Task statement: Copy exactly the line containing "Občani opozarjajo na" and each line after it to the end of the listing, and output nothing else.

Supplied information:

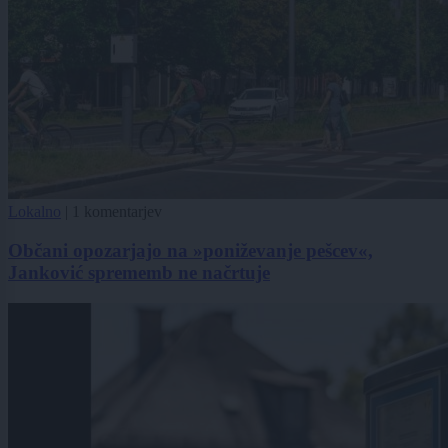
Lokalno
|
1 komentarjev
Občani opozarjajo na »poniževanje pešcev«,
Janković sprememb ne načrtuje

Answer section:
Občani opozarjajo na »poniževanje pešcev«,
Janković sprememb ne načrtuje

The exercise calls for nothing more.